**Supplied material**

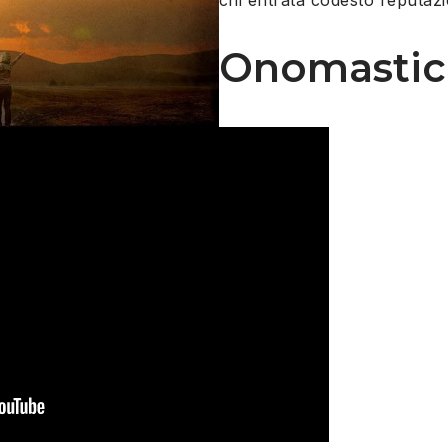
Onomastic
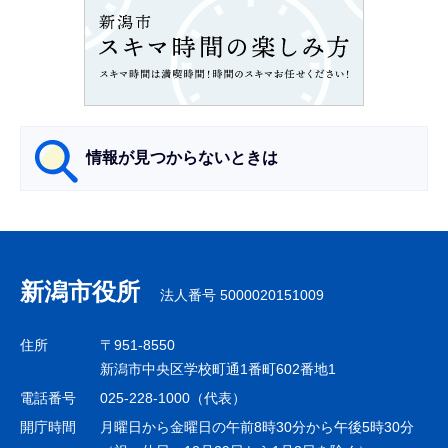
ン
こ
こ
か
ら
情報が見つからないときは
サ
ブ
ナ
新潟市役所
法人番号 5000020151009
ビ
ゲ
住所
〒951-8550
ー
新潟市中央区学校町通1番町602番地1
シ
電話番号
025-228-1000（代表）
ョ
開庁時間
月曜日から金曜日の午前8時30分から午後5時30分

**Problem to work on**
Restate the material above word for word; pictures do not belong in the copy.

**Output below**
Onomastic
ン
こ
こ
か
ら
情報が見つからないときは
サ
ブ
ナ
新潟市役所
法人番号 5000020151009
ビ
ゲ
住所
〒951-8550
ー
新潟市中央区学校町通1番町602番地1
シ
電話番号
025-228-1000（代表）
ョ
開庁時間
月曜日から金曜日の午前8時30分から午後5時30分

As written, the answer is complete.